Ethereum’s market value exhibits a weaker response to investment inflows compared to Bitcoin. On July 23, the U.S. welcomed its first spot Ethereum exchange-traded funds (ETFs), which amassed over $100 million in inflows. Despite this promising start, Ethereum is unlikely to experience the dramatic surge Bitcoin saw when asset managers launched their ETF funds earlier this year.
Why Does Ethereum Lag Behind Bitcoin?
According to CryptoQuant’s latest weekly report, new money entering crypto assets like ETF funds impacts Ethereum less than Bitcoin, due to differing multiplier effects between the networks. Analysts explain that Ethereum’s multiplier, which indicates the change rate in market value, is lower than Bitcoin’s and has remained low in 2024. For every $1 invested in Bitcoin, its market value increases by $5, while Ethereum’s market value rises by only $1.34 for each dollar invested.
Moreover, Ethereum’s growing supply could further hinder its growth after the ETF launch. The Dencun upgrade, implemented in March, has increased Ethereum’s supply by introducing data bundles and significantly reducing transaction fees, which has led to a decrease in Ethereum burned.
What Are the Implications of Ethereum’s Supply Increase?
Before Dencun, Ethereum had upgrades that kept the network deflationary by burning a portion of transaction fees.
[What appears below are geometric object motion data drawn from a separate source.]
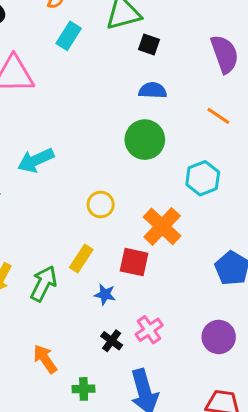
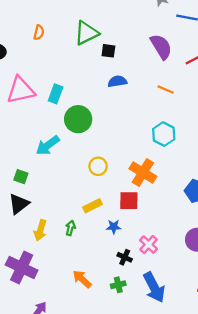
cyan rectangle: (69, 36) -> (56, 94), moved
green circle: (145, 140) -> (78, 119), moved
yellow rectangle: (81, 258) -> (92, 206), turned 42
green arrow: (44, 284) -> (70, 228), size x0.6
green cross: (84, 389) -> (118, 285), moved

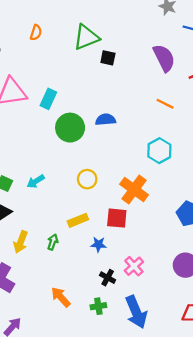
blue semicircle: (117, 81) -> (106, 120), moved
cyan arrow: (48, 145) -> (36, 181), moved, size x0.7

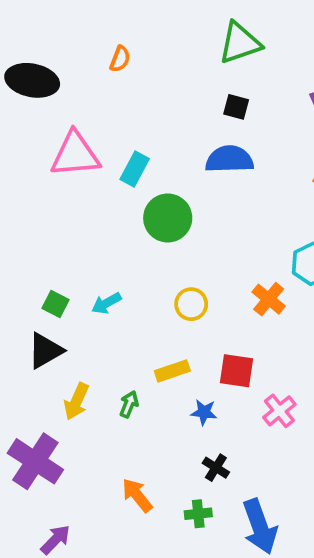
green triangle: (86, 37) -> (240, 43), moved
blue semicircle: (106, 120) -> (229, 159), moved, size x1.4
orange cross: (134, 189) -> (269, 299), moved, size x0.7
pink cross: (134, 266) -> (279, 411), moved

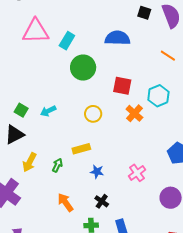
black square: (236, 107) -> (144, 13), moved
red square: (236, 371) -> (122, 86), moved
orange arrow: (137, 495) -> (65, 202), moved

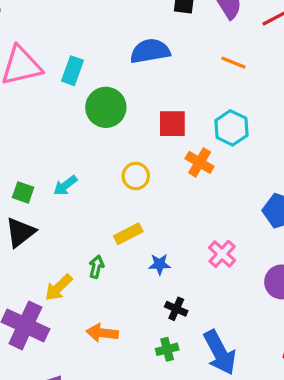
yellow arrow: (30, 162) -> (59, 288), moved, turned 30
orange arrow: (65, 202) -> (102, 333), moved, turned -36

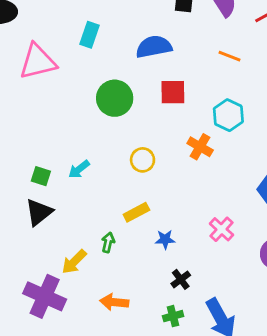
cyan rectangle: (72, 71) -> (89, 35), moved
red square: (172, 124) -> (173, 92), moved
black cross: (176, 309) -> (181, 279), turned 30

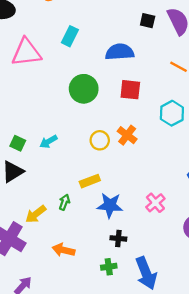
orange cross: (200, 147) -> (127, 135), moved
blue star: (165, 239) -> (110, 205), size x1.6
black cross: (181, 279) -> (118, 238), turned 35

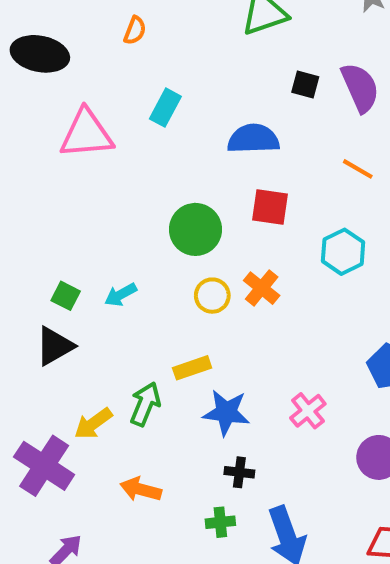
green circle: (84, 89) -> (195, 229), moved
green arrow: (64, 202) -> (145, 404), size x1.5

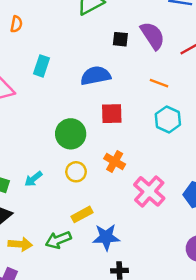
cyan hexagon: (343, 252) -> (168, 119), moved
yellow circle: (212, 296) -> (76, 172), moved
green arrow: (145, 404) -> (58, 240), turned -125
pink cross: (308, 411) -> (149, 191), moved, size x1.5
yellow arrow: (93, 424) -> (20, 244), moved, turned -130

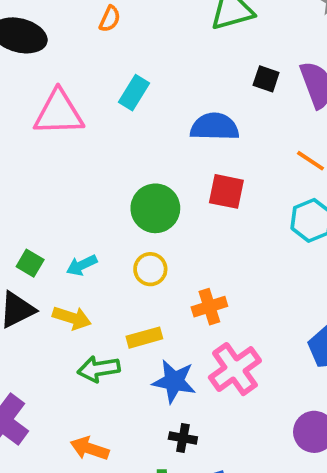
orange cross: (115, 161) -> (209, 307), moved, turned 30
pink cross: (149, 191) -> (235, 369), moved
yellow arrow: (20, 244) -> (72, 318), moved

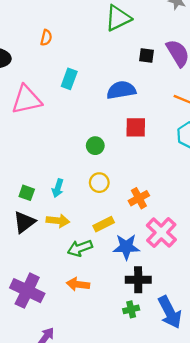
green circle: (155, 208) -> (95, 146), size x0.6
cyan arrow: (82, 265) -> (58, 188), turned -36
black cross: (183, 438) -> (138, 280), size x1.5
orange arrow: (90, 448) -> (78, 284), moved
Post-Dencun, Ethereum’s supply has been increasing rapidly, the fastest rate observed since The Merge in September 2022. With a total and circulating supply of 120.22 million and no maximum limit, Ethereum’s structural change in monetary policy has diminished its “ultra-sound money” narrative compared to Bitcoin’s capped supply of 21 million.
Key Takeaways for Investors
Investors should consider the following factors:
- Ethereum’s market value shows a weaker reaction to investment inflows than Bitcoin.
- The Dencun upgrade has led to an increase in Ethereum’s supply.
- Ethereum’s spot trading volume on centralized exchanges remains substantial but still trails behind Bitcoin’s.
Despite Ethereum’s recent positive momentum and bottomed-out prices, its spot trading volume on centralized exchanges remains a crucial metric. Since January, Ethereum’s spot volume has been 85% of Bitcoin’s during the same period and 58% of the leading cryptocurrency since 2020.